[[ PROVIDED RECORDS, beginning ]]
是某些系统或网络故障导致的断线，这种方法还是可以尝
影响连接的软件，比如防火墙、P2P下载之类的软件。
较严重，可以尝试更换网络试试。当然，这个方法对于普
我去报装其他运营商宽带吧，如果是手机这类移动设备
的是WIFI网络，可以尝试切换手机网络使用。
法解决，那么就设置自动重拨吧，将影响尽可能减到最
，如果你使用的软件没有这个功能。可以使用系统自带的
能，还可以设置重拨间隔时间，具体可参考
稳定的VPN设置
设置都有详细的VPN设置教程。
[[ PROVIDED RECORDS, end ]]
[[ PROVIDED RECORDS, beginning ]]
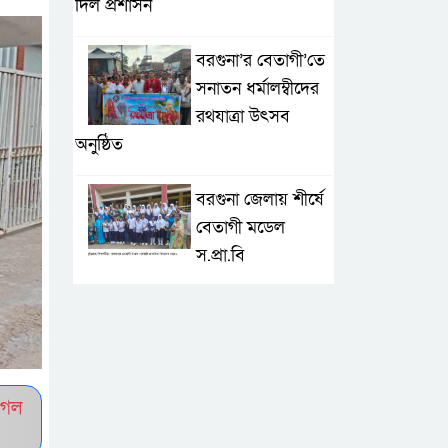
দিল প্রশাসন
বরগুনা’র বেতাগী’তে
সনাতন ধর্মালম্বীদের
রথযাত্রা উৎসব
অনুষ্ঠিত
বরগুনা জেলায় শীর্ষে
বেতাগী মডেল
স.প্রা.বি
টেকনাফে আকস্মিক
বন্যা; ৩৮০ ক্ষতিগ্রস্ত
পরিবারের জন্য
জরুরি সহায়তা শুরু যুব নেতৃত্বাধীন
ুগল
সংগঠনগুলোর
[[ PROVIDED RECORDS, end ]]
[[ PROVIDED RECORDS, beginning ]]
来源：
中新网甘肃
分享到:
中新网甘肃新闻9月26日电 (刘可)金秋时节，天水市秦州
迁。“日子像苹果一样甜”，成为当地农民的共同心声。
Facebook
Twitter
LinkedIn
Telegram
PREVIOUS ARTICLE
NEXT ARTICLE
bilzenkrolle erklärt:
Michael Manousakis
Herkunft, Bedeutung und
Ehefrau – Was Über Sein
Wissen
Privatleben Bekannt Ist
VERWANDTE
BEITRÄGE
[[ PROVIDED RECORDS, end ]]
Given the records above, restate word for word only the lines starting at the one with "是某些系统或网络故障导致的断线，这种方法还是可以尝" and ending at the one with "设置都有详细的VPN设置教程。".

是某些系统或网络故障导致的断线，这种方法还是可以尝
影响连接的软件，比如防火墙、P2P下载之类的软件。
较严重，可以尝试更换网络试试。当然，这个方法对于普
我去报装其他运营商宽带吧，如果是手机这类移动设备
的是WIFI网络，可以尝试切换手机网络使用。
法解决，那么就设置自动重拨吧，将影响尽可能减到最
，如果你使用的软件没有这个功能。可以使用系统自带的
能，还可以设置重拨间隔时间，具体可参考
稳定的VPN设置
设置都有详细的VPN设置教程。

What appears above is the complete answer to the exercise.